**Assignment:**
Omit each picture as you copy the entries exactly.

*** Opening Provided data ***

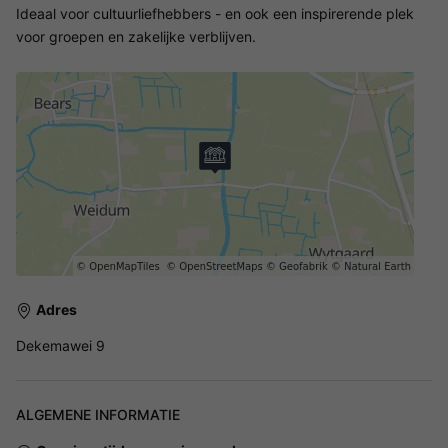
Ideaal voor cultuurliefhebbers - en ook een inspirerende plek
voor groepen en zakelijke verblijven.
Adres
Dekemawei 9
ALGEMENE INFORMATIE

*** Closing Provided data ***

**Answer section:**
Ideaal voor cultuurliefhebbers - en ook een inspirerende plek
voor groepen en zakelijke verblijven.
Adres
Dekemawei 9
ALGEMENE INFORMATIE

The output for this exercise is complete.